# Special Magic Item Features: Minor Properties (5E)



## epithet (Apr 2, 2018)

There are some good ideas here. Some seem a little underpowered, however--especially for an attuned item. For example, I would boost number 14 a bit:

*Resuscitator.* If you fail a death saving throw, you can choose to succeed instead. This property can't be used again until the next dawn.


----------



## Xavian Starsider (Apr 2, 2018)

Brave sounds like a minor curse. Lol. If you want to avoid feelings of shame and guilt, kiss your life preservation good bye!


----------



## barasawa (Apr 2, 2018)

19 Unwavering - So it only adds the bonus when you have disadvantage for the type of roll it helps with.  That is a bit different.


----------



## Mouseferatu (Apr 2, 2018)

epithet said:


> There are some good ideas here. Some seem a little underpowered, however--especially for an attuned item.

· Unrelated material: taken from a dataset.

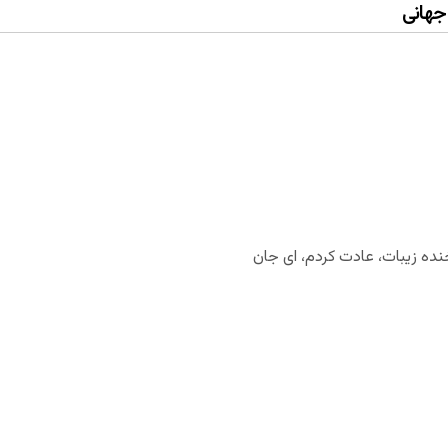
هانی
ده زیبات، عادت کردم، ای جان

Well, remember, these aren't _supposed_ to be impressive. These are the minor "extras" you can roll randomly for, like the "glows blue in the presence of orcs" thing, not anything item-defining.

The power you suggest could certainly work, and I considered something similar. It felt, to me, a little too potent for a random extra, but then, I'm not running your game.


----------



## epithet (Apr 3, 2018)

I see your point, I wasn't really considering them in that context.


----------



## drak273 (Apr 6, 2018)

I love these. I'm going to tack some of them onto magic items I use from the DMG to prevent the clone effect of magic items. You know so if someone wants a +1 ring of protection or a +1 long sword and then the party finds another +1 ring or longsword, these make for great little add on's to make them unique and different item to item.


----------



## Eltab (Apr 6, 2018)

12. *Lodestar* is just begging for some in-world legend writing.  Why does this item show me the direction to that other item / location?

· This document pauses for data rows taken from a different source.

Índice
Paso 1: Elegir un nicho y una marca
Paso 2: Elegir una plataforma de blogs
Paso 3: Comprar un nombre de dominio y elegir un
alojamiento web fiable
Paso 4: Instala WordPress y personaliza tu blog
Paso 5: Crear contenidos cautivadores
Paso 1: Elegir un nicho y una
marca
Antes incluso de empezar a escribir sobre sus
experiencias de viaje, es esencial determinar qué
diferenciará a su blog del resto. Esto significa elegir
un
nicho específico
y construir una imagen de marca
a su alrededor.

Which might be the point, of course.


----------



## Eltab (Apr 7, 2018)

Looking at #17 (*Speedy*) again, maybe that should last for an hour.  Otherwise you've got the Tabaxi "sprint" bonus stretched out over 12 rounds.  This ought to be something that will show pursuers that there's no point in trying to catch you from behind.


----------



## Ancalagon (Apr 8, 2018)

I too am a very big fan of these minor effects, especially on "ordinary" items like a +1 sword.


----------



## Emily (Apr 9, 2018)

epithet said:


> There are some good ideas here. Some seem a little underpowered, however--especially for an attuned item. For example, I would boost number 14 a bit:
> 
> *Resuscitator.* If you fail a death saving throw, you can choose to succeed instead. This property can't be used again until the next dawn.




Nice addition.


----------